<<<<
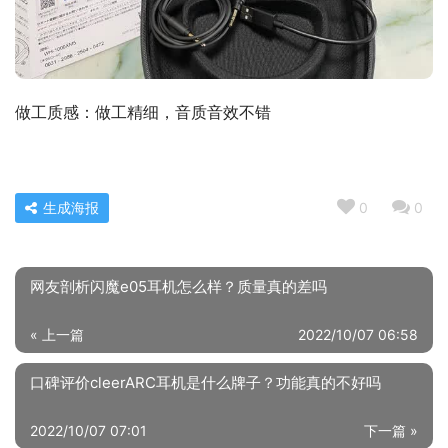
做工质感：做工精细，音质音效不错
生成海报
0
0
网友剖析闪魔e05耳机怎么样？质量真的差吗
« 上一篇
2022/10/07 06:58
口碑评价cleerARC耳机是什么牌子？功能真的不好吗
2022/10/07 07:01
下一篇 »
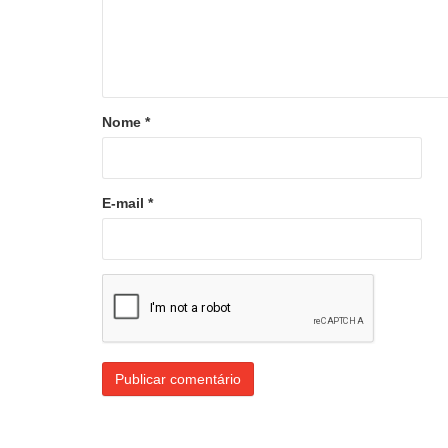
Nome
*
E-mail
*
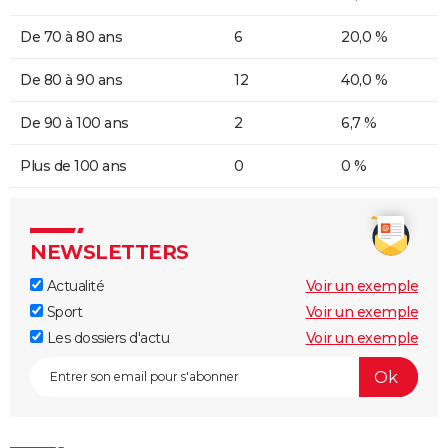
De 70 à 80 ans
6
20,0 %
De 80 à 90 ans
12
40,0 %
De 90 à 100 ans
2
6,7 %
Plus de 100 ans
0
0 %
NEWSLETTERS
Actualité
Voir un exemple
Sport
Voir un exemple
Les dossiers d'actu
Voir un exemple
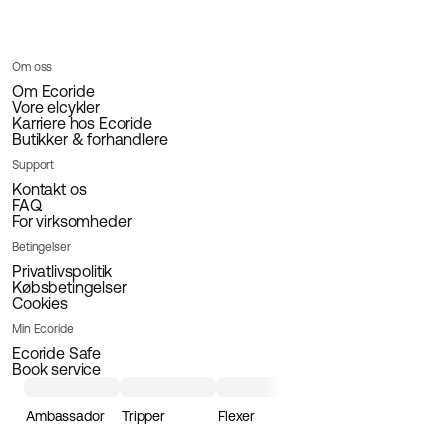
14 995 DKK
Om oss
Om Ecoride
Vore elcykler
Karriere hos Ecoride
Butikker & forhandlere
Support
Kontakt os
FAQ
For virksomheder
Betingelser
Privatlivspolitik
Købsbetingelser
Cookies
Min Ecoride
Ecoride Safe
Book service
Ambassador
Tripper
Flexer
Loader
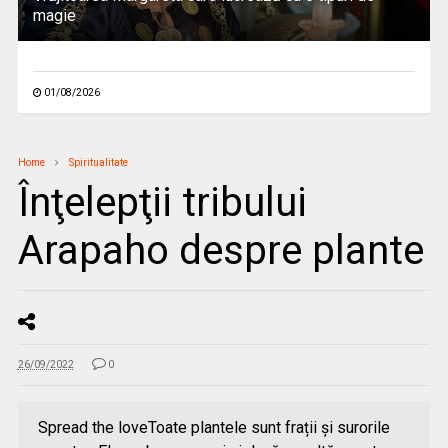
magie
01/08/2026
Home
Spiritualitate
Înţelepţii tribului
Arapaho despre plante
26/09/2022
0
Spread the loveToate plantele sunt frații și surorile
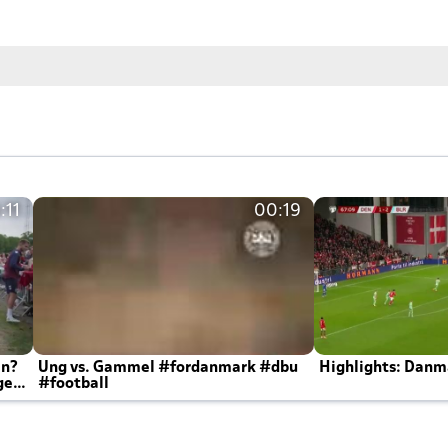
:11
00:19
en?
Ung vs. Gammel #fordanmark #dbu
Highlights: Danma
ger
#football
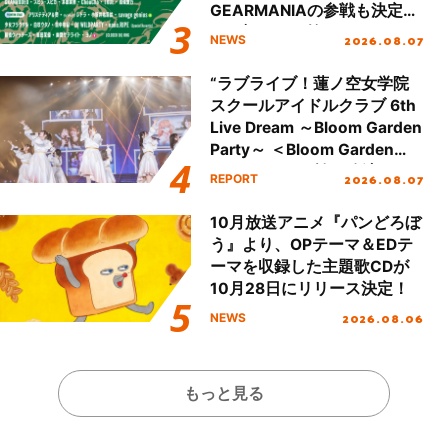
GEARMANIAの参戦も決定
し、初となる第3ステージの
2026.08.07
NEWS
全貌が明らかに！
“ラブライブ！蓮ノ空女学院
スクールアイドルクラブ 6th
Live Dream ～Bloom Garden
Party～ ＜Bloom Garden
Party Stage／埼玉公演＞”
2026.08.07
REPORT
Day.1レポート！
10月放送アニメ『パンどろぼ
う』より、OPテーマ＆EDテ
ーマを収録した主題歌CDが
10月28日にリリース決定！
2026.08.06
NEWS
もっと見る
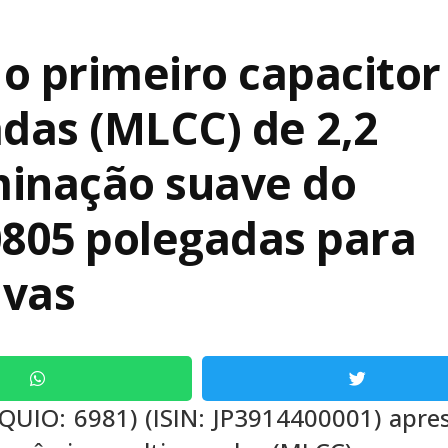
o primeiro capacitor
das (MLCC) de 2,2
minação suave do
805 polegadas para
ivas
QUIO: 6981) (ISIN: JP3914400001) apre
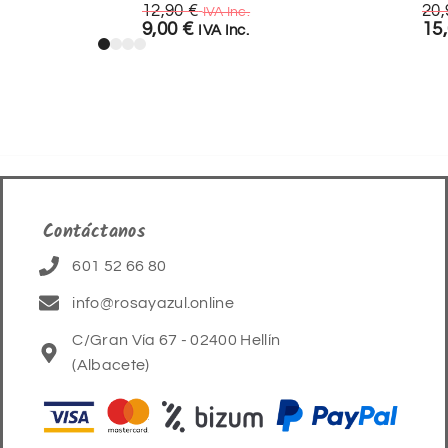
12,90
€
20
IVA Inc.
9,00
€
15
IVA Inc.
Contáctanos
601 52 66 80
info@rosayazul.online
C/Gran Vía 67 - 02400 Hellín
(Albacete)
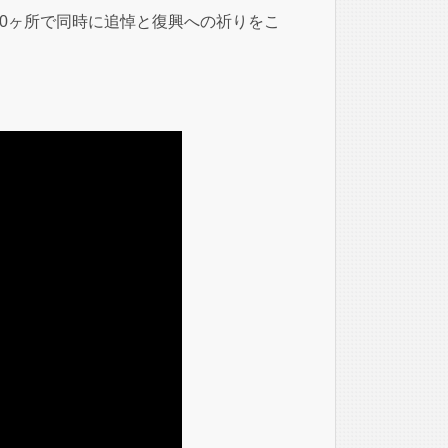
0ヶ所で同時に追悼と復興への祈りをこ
>>>>
◆ WORK TO BE COMPLETED ◆
Pictures excluded, give again exactly and only the lines of the material above from the line with "スクールアイドルクラブ 6th" through the line with "601 52 66 80".

◆ RESPONSE TO THE TASK ◆
スクールアイドルクラブ 6th
Live Dream ～Bloom Garden
Party～ ＜Bloom Garden
Party Stage／埼玉公演＞”
2026.08.07
REPORT
Day.1レポート！
10月放送アニメ『パンどろぼ
う』より、OPテーマ＆EDテ
ーマを収録した主題歌CDが
10月28日にリリース決定！
2026.08.06
NEWS
もっと見る
o primeiro capacitor
das (MLCC) de 2,2
minação suave do
805 polegadas para
ivas
QUIO: 6981) (ISIN: JP3914400001) apre
12,90
€
20
IVA Inc.
9,00
€
15
IVA Inc.
Contáctanos
601 52 66 80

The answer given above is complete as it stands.